Cold War Artifact

When my friend Curtis visited me last week he surprised me with this cold war artifact possibly from the late 50s early 60s.  He picked it up at the museum in Los Alamos, New Mexico.  Initially, none of us recognized the device or knew what its purpose was.  I sent this picture to my daughter and she suggested this was worthy of blog post.

Opening up the box only deepened the mystery when I was greeted with a circuit board containing flash light bulbs, resistors, diodes, one transistor and a transformer.  There was also a place for a single D Cell battery. There was a tantalizing clue to the devices purpose when I discovered a sticker on the inside with a schematic.
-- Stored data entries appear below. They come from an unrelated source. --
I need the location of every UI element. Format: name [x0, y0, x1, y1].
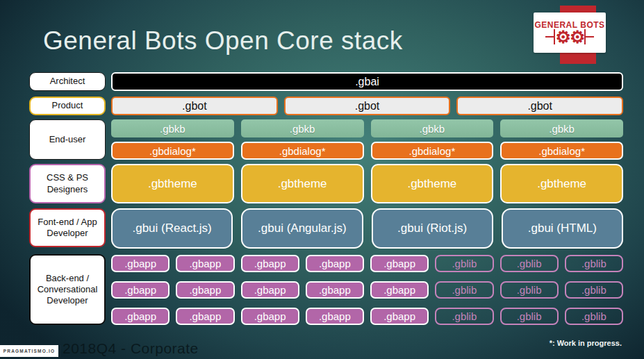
role-label-back-end-conversational-developer: Back-end / Conversational Developer	[29, 254, 106, 325]
general-bots-logo: GENERAL BOTS ⚙⚙	[534, 12, 606, 53]
row-gbai: .gbai	[111, 72, 623, 91]
row-backend-2: .gbapp .gbapp .gbapp .gbapp .gbapp .gbli…	[111, 281, 623, 299]
gear-glyphs-icon: ⚙⚙	[555, 28, 585, 45]
gbapp-box: .gbapp	[241, 281, 299, 299]
gbapp-box: .gbapp	[241, 255, 299, 272]
gbapp-box: .gbapp	[370, 255, 429, 272]
gbdialog-box: .gbdialog*	[371, 142, 494, 160]
role-label-architect: Architect	[29, 72, 106, 91]
gbapp-box: .gbapp	[176, 255, 234, 272]
gbot-box: .gbot	[284, 97, 451, 115]
gbot-box: .gbot	[456, 97, 623, 115]
gears-icon: ⚙⚙	[545, 28, 595, 45]
gbui-html-box: .gbui (HTML)	[502, 208, 623, 249]
gbtheme-box: .gbtheme	[241, 164, 364, 203]
row-backend-3: .gbapp .gbapp .gbapp .gbapp .gbapp .gbli…	[111, 308, 623, 325]
gbui-riot-box: .gbui (Riot.js)	[372, 208, 493, 249]
row-gbtheme: .gbtheme .gbtheme .gbtheme .gbtheme	[111, 164, 623, 203]
row-gbkb: .gbkb .gbkb .gbkb .gbkb	[111, 119, 623, 137]
gbdialog-box: .gbdialog*	[111, 142, 234, 160]
gbapp-box: .gbapp	[370, 308, 429, 325]
gblib-box: .gblib	[435, 308, 493, 325]
gbkb-box: .gbkb	[500, 119, 623, 137]
gear-left-tick	[545, 36, 554, 37]
gbapp-box: .gbapp	[111, 308, 170, 325]
gblib-box: .gblib	[565, 308, 623, 325]
gbapp-box: .gbapp	[111, 281, 170, 299]
gblib-box: .gblib	[500, 281, 559, 299]
gbui-react-box: .gbui (React.js)	[111, 208, 233, 249]
gbai-box: .gbai	[111, 72, 623, 91]
gblib-box: .gblib	[565, 281, 623, 299]
gbapp-box: .gbapp	[306, 308, 364, 325]
gbtheme-box: .gbtheme	[371, 164, 494, 203]
gbapp-box: .gbapp	[111, 255, 170, 272]
gbapp-box: .gbapp	[370, 281, 429, 299]
slide-title: General Bots Open Core stack	[43, 26, 403, 56]
gbot-box: .gbot	[111, 97, 278, 115]
row-backend-1: .gbapp .gbapp .gbapp .gbapp .gbapp .gbli…	[111, 255, 623, 272]
gblib-box: .gblib	[500, 255, 559, 272]
gbapp-box: .gbapp	[241, 308, 299, 325]
gblib-box: .gblib	[500, 308, 559, 325]
role-label-product: Product	[29, 97, 106, 115]
gbapp-box: .gbapp	[176, 281, 234, 299]
footer-caption: 2018Q4 - Corporate	[63, 340, 199, 357]
gbapp-box: .gbapp	[176, 308, 234, 325]
role-label-front-end-app-developer: Font-end / App Developer	[29, 208, 106, 247]
gbkb-box: .gbkb	[241, 119, 364, 137]
work-in-progress-note: *: Work in progress.	[550, 339, 622, 347]
gblib-box: .gblib	[435, 281, 493, 299]
gbdialog-box: .gbdialog*	[500, 142, 623, 160]
row-gbui: .gbui (React.js) .gbui (Angular.js) .gbu…	[111, 208, 623, 249]
gbkb-box: .gbkb	[371, 119, 494, 137]
gbapp-box: .gbapp	[306, 255, 364, 272]
row-gbdialog: .gbdialog* .gbdialog* .gbdialog* .gbdial…	[111, 142, 623, 160]
gblib-box: .gblib	[435, 255, 493, 272]
gear-right-tick	[586, 36, 594, 37]
gbtheme-box: .gbtheme	[500, 164, 623, 203]
gbapp-box: .gbapp	[306, 281, 364, 299]
row-gbot: .gbot .gbot .gbot	[111, 97, 623, 115]
role-label-end-user: End-user	[29, 119, 106, 160]
gbtheme-box: .gbtheme	[111, 164, 234, 203]
gbui-angular-box: .gbui (Angular.js)	[241, 208, 363, 249]
pragmatismo-brand-badge: PRAGMATISMO.IO	[0, 345, 58, 357]
gbkb-box: .gbkb	[111, 119, 234, 137]
role-label-css-ps-designers: CSS & PS Designers	[29, 164, 106, 203]
gbdialog-box: .gbdialog*	[241, 142, 364, 160]
gblib-box: .gblib	[565, 255, 623, 272]
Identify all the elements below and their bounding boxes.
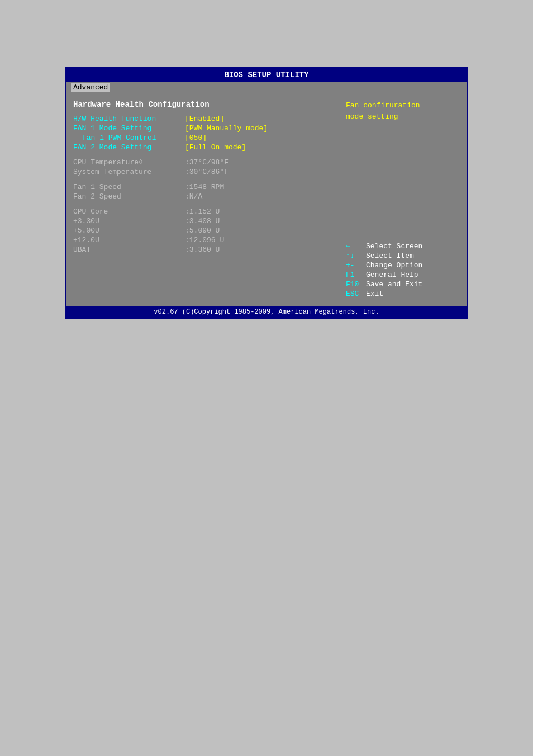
legend-desc-save-exit: Save and Exit [366, 280, 422, 289]
bios-title-bar: BIOS SETUP UTILITY [66, 68, 467, 82]
fan1-pwm-row[interactable]: Fan 1 PWM Control [050] [73, 134, 335, 142]
legend-general-help: F1 General Help [346, 271, 460, 279]
v330-label: +3.30U [73, 217, 185, 225]
legend-key-updown: ↑↓ [346, 252, 366, 260]
fan1-speed-row: Fan 1 Speed :1548 RPM [73, 183, 335, 191]
cpu-temp-label: CPU Temperature◊ [73, 158, 185, 167]
cpu-temp-value: :37°C/98°F [185, 158, 229, 167]
sys-temp-label: System Temperature [73, 168, 185, 176]
cpu-core-label: CPU Core [73, 207, 185, 216]
legend-key-f1: F1 [346, 271, 366, 279]
v500-label: +5.00U [73, 226, 185, 235]
bios-title: BIOS SETUP UTILITY [224, 70, 308, 79]
fan1-mode-row[interactable]: FAN 1 Mode Setting [PWM Manually mode] [73, 124, 335, 133]
sys-temp-value: :30°C/86°F [185, 168, 229, 176]
v330-value: :3.408 U [185, 217, 220, 225]
v120-value: :12.096 U [185, 236, 224, 244]
legend-key-plusminus: +- [346, 261, 366, 270]
legend-key-arrow: ← [346, 242, 366, 251]
hw-health-label: H/W Health Function [73, 115, 185, 123]
fan1-mode-label: FAN 1 Mode Setting [73, 124, 185, 133]
legend-key-f10: F10 [346, 280, 366, 289]
fan1-pwm-label: Fan 1 PWM Control [73, 134, 185, 142]
bios-footer: v02.67 (C)Copyright 1985-2009, American … [66, 306, 467, 318]
legend-select-screen: ← Select Screen [346, 242, 460, 251]
legend-save-exit: F10 Save and Exit [346, 280, 460, 289]
hw-health-row[interactable]: H/W Health Function [Enabled] [73, 115, 335, 123]
hw-health-value: [Enabled] [185, 115, 224, 123]
v120-label: +12.0U [73, 236, 185, 244]
fan2-mode-value: [Full On mode] [185, 143, 246, 152]
legend-key-esc: ESC [346, 290, 366, 298]
legend-select-item: ↑↓ Select Item [346, 252, 460, 260]
legend-desc-exit: Exit [366, 290, 383, 298]
v330-row: +3.30U :3.408 U [73, 217, 335, 225]
fan2-mode-label: FAN 2 Mode Setting [73, 143, 185, 152]
bios-content-area: Hardware Health Configuration H/W Health… [66, 93, 467, 306]
v500-row: +5.00U :5.090 U [73, 226, 335, 235]
legend-desc-select-screen: Select Screen [366, 242, 422, 251]
fan1-pwm-value: [050] [185, 134, 207, 142]
legend-desc-general-help: General Help [366, 271, 418, 279]
vbat-row: UBAT :3.360 U [73, 245, 335, 254]
vbat-value: :3.360 U [185, 245, 220, 254]
fan2-speed-label: Fan 2 Speed [73, 192, 185, 201]
legend-change-option: +- Change Option [346, 261, 460, 270]
bios-nav-bar: Advanced [66, 82, 467, 93]
legend-desc-select-item: Select Item [366, 252, 414, 260]
fan2-mode-row[interactable]: FAN 2 Mode Setting [Full On mode] [73, 143, 335, 152]
legend-exit: ESC Exit [346, 290, 460, 298]
nav-tab-advanced[interactable]: Advanced [71, 83, 110, 92]
cpu-temp-row: CPU Temperature◊ :37°C/98°F [73, 158, 335, 167]
vbat-label: UBAT [73, 245, 185, 254]
footer-text: v02.67 (C)Copyright 1985-2009, American … [154, 308, 379, 316]
help-text: Fan confiruration mode setting [346, 100, 460, 122]
fan1-speed-value: :1548 RPM [185, 183, 224, 191]
sys-temp-row: System Temperature :30°C/86°F [73, 168, 335, 176]
main-panel: Hardware Health Configuration H/W Health… [69, 96, 339, 304]
section-title: Hardware Health Configuration [73, 100, 335, 109]
bios-window: BIOS SETUP UTILITY Advanced Hardware Hea… [65, 67, 468, 319]
v500-value: :5.090 U [185, 226, 220, 235]
fan1-mode-value: [PWM Manually mode] [185, 124, 268, 133]
v120-row: +12.0U :12.096 U [73, 236, 335, 244]
legend-desc-change-option: Change Option [366, 261, 422, 270]
fan2-speed-row: Fan 2 Speed :N/A [73, 192, 335, 201]
legend-area: ← Select Screen ↑↓ Select Item +- Change… [346, 242, 460, 299]
cpu-core-value: :1.152 U [185, 207, 220, 216]
cpu-core-row: CPU Core :1.152 U [73, 207, 335, 216]
fan2-speed-value: :N/A [185, 192, 202, 201]
side-panel: Fan confiruration mode setting ← Select … [341, 96, 464, 304]
fan1-speed-label: Fan 1 Speed [73, 183, 185, 191]
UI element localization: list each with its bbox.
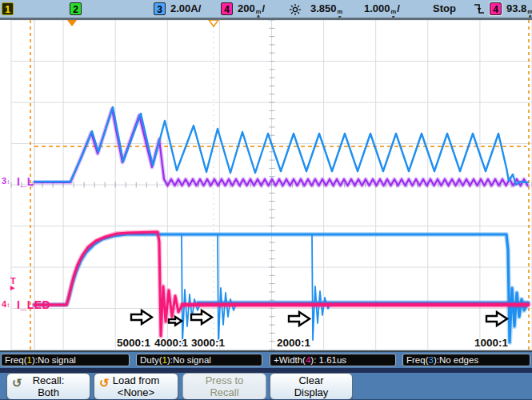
delay-readout: 3.850ms: [310, 0, 343, 18]
trigger-level-readout: 93.8mA: [506, 0, 532, 18]
bottom-bar: Freq(1):No signal Duty(1):No signal +Wid…: [0, 350, 532, 400]
header-divider: [0, 18, 532, 20]
svg-text:5000:1: 5000:1: [117, 337, 151, 349]
oscilloscope-screen: 5000:14000:13000:12000:11000:1 1 2 3 2.0…: [0, 0, 532, 400]
trigger-source-badge[interactable]: 4: [490, 2, 502, 15]
brightness-icon: [288, 1, 302, 18]
channel-2-badge[interactable]: 2: [70, 2, 82, 15]
softkey-recall-both[interactable]: ↺ Recall:Both: [6, 373, 90, 400]
waveform-display: 5000:14000:13000:12000:11000:1: [0, 0, 532, 400]
svg-text:3000:1: 3000:1: [191, 337, 226, 349]
measurement-duty-ch1: Duty(1):No signal: [136, 354, 262, 366]
falling-edge-trigger-icon: [474, 1, 485, 18]
channel-4-scale: 200mA/: [238, 0, 265, 18]
channel-1-badge[interactable]: 1: [2, 2, 14, 15]
channel-3-scale: 2.00A/: [170, 0, 201, 18]
status-bar: 1 2 3 2.00A/ 4 200mA/ 3.850ms 1.000ms/ S…: [0, 0, 532, 18]
svg-text:1000:1: 1000:1: [474, 337, 509, 349]
channel-3-badge[interactable]: 3: [154, 2, 166, 15]
measurement-freq-ch3: Freq(3):No edges: [402, 354, 530, 366]
timebase-readout: 1.000ms/: [364, 0, 400, 18]
channel-4-badge[interactable]: 4: [221, 2, 233, 15]
recall-circular-arrow-icon: ↺: [12, 377, 22, 389]
run-state: Stop: [433, 0, 456, 18]
trigger-level-marker[interactable]: T▶: [10, 277, 16, 290]
measurement-width-ch4: +Width(4): 1.61us: [270, 354, 396, 366]
channel-3-label: I_L: [17, 175, 34, 188]
svg-text:4000:1: 4000:1: [154, 337, 189, 349]
softkey-load-from[interactable]: ↺ Load from<None>: [94, 373, 178, 400]
channel-3-ground-marker[interactable]: 3↕: [2, 177, 10, 186]
channel-4-label: I_LED: [17, 298, 50, 311]
measurement-freq-ch1: Freq(1):No signal: [1, 354, 130, 366]
softkey-clear-display[interactable]: ClearDisplay: [270, 373, 353, 400]
channel-4-ground-marker[interactable]: 4↕: [2, 300, 10, 310]
svg-text:2000:1: 2000:1: [277, 337, 311, 349]
softkey-press-to-recall: Press toRecall: [182, 373, 266, 400]
load-circular-arrow-icon: ↺: [99, 377, 110, 389]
Here is a closer view of the interior of the case and the schematic.

Using Google and the number CD V-750 that appeared on both the outside of the box and the interior sticker the manual for the device was located.

http://glydeck.com/blogResources/ieh750-5b.pdf

Using Photoshop I was able to create a better image of the schematic.

So what is it?

The operating and maintenance manual explained everything, including the purpose of the device, how it worked and how to fix it.  The yellow box is a Radiological Dosimeter Charger.  It’s used to charge, or ‘zero’ a quartz fiber dosimeter.  This style of dosimeter is essentially a small electroscope, and the quartz fiber is a delicate gold plated indicator.  This quartz fiber indicator is inside a small airtight ionization chamber.  The ends of this chamber are transparent so that the fiber can be viewed with a built in microscope, and compared to the built in reticule to determine the charge on the fiber.  To reset a dosimeter of this type requires 150 to 200 volts.

With the manual in hand I wondered if this charger was still functional.  The circuit is very straightforward and is actually a simple switching supply used to generate the high voltage from a D Cell battery.  Transistor Q1, capacitor C1, and transformer T1 primary windings create an oscillator.  The output of that oscillator is stepped up through the transformer where it is rectified by CR1 and filtered by C2 to create the high DC potential.  Potentiometer R2 and resistor R3 create a voltage divider.  The wiper of R2 creates an adjustable output voltage to reset the dosimeter.  In this picture you can see the printout of the manual showing the waveform at the anode of CR1, the D Cell, and the jumper used to bypass S1 to activate the circuit. 

What about the light bulbs?  The light bulb that is lit is used to read the dosimeter.  The other bulb is simply a spare held in a rubber grommet.

What could be better than to test the charger with a vintage instrument from the same era?  I used my Tektronix 535A tube oscilloscope to view the waveform at the anode of CR1.  You can see that the waveform is nearly identical to the waveform shown in figure three of the manual.  Each large division on the oscilloscope reticule is 10 microseconds. 

A more exact reading was taken with a digital scope.  The period of the transistor oscillator is 36.26 microseconds, or about 27.6 KHz.  The ringing between each major pulse had a period of 5.8 microseconds, or about 172.4 KHz.  So it does work!

One last observation...

Opening the cover let out the unique aroma of 50s Science and Science fiction movies.